Most states are not doing that. Even Oregon http://www.currycountyreporter.com/news/story.cfm?story_no=5318
"... The H1N1 influenza vaccine continues to arrive in Oregon with the U.S. Centers for Disease Control (CDC) predicting an estimated cumulative total of about 327,700 doses by November 6, enough to vaccinate 16.7 percent of the priority groups. ... Priority groups include pregnant women; children and young people aged 6 months to 24 years; people aged 24-65 with underlying health conditions; people caring for infants 6 months and younger; and health care, emergency, and frontline law enforcement workers.
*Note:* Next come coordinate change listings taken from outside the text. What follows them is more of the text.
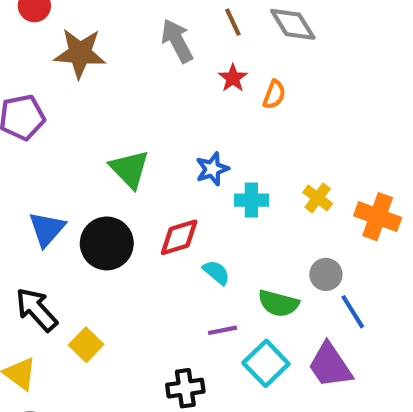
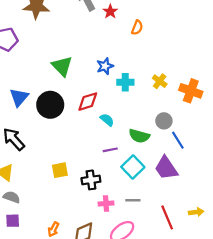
red star: (233, 78) -> (110, 11), moved
yellow square: (86, 345) -> (60, 170), moved, turned 35

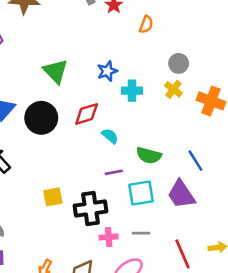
gray circle: (164, 121) -> (179, 63), moved
cyan square: (133, 167) -> (141, 193), turned 35
black cross: (91, 180) -> (90, 209), size x1.4

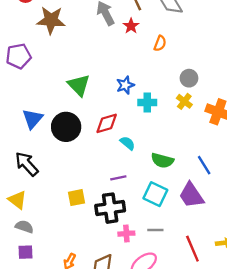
purple line: (114, 172) -> (118, 178), moved
cyan square: (141, 193) -> (155, 194), turned 35

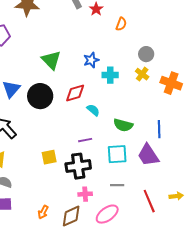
blue line: (204, 165) -> (159, 129), turned 30
cyan square: (155, 194) -> (117, 154), turned -30
pink cross: (126, 234) -> (85, 194), moved

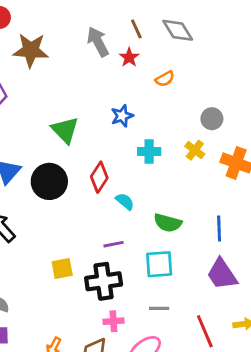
orange semicircle: (121, 24) -> (165, 79), turned 40
gray circle: (146, 54) -> (212, 119), moved
blue star: (91, 60) -> (122, 116), moved
red diamond: (75, 93) -> (99, 177), turned -40
purple trapezoid: (148, 155) -> (222, 274), moved

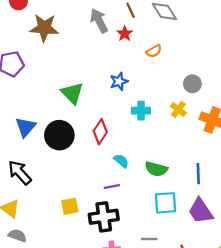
cyan semicircle: (125, 201) -> (121, 161), moved
cyan square: (159, 264) -> (166, 203), moved

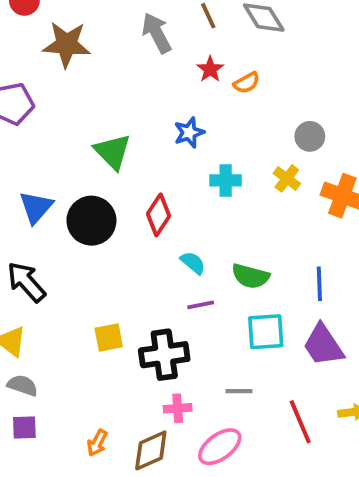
red star: (125, 34) -> (210, 69), moved
purple line: (112, 186) -> (201, 305), moved

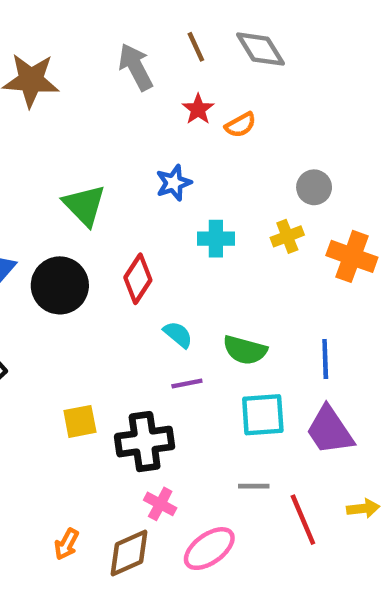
yellow cross: (287, 178) -> (287, 236), turned 32
gray line: (239, 391) -> (254, 486), moved
pink cross: (178, 408) -> (160, 504), turned 32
In Oregon, priority groups account for about half the state's population." Yup, if you use the "Initial Target Group" guideline then half the population is "high risk" and you have only enough for 16.7% of them. If you follow New Hampshire's example, and use the "Limited Vaccine Availability" guideline you do more good with what you got.
My point remains - New Hampshire is the notable exception that proofs the rule. Few places know how to do it right but when it is done right it works. With proper leadership it could be being done right in more places than just New Hampshire.
Now you have suggested that I work to change it in my state. Please advise me. How do I get my state (Illinois) to follow New Hampshire's laudatory example? (Work through private providers and with highly prioritized guidelines that are consistent with the actual available supply, getting those who need it most to the front of the line.) And please do not tell me that the answer is to throw more money at my Board of Health.